### Exercise brief
Exactly reproduce the line containing "2 juillet 2025 à 13 h 49 min (75, 1573)" together with every line after it, through the end of the entries, and give nothing more.

### Study material
- Opening Delimiter -
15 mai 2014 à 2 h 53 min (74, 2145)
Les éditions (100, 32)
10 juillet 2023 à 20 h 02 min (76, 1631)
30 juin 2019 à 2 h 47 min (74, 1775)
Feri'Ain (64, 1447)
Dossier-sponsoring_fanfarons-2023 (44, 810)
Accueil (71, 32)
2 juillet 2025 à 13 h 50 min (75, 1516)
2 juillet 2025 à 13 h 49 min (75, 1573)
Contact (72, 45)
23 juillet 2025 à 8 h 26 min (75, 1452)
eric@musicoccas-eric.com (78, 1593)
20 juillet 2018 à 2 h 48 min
- Closing Delimiter -
### Answer box
2 juillet 2025 à 13 h 49 min (75, 1573)
Contact (72, 45)
23 juillet 2025 à 8 h 26 min (75, 1452)
eric@musicoccas-eric.com (78, 1593)
20 juillet 2018 à 2 h 48 min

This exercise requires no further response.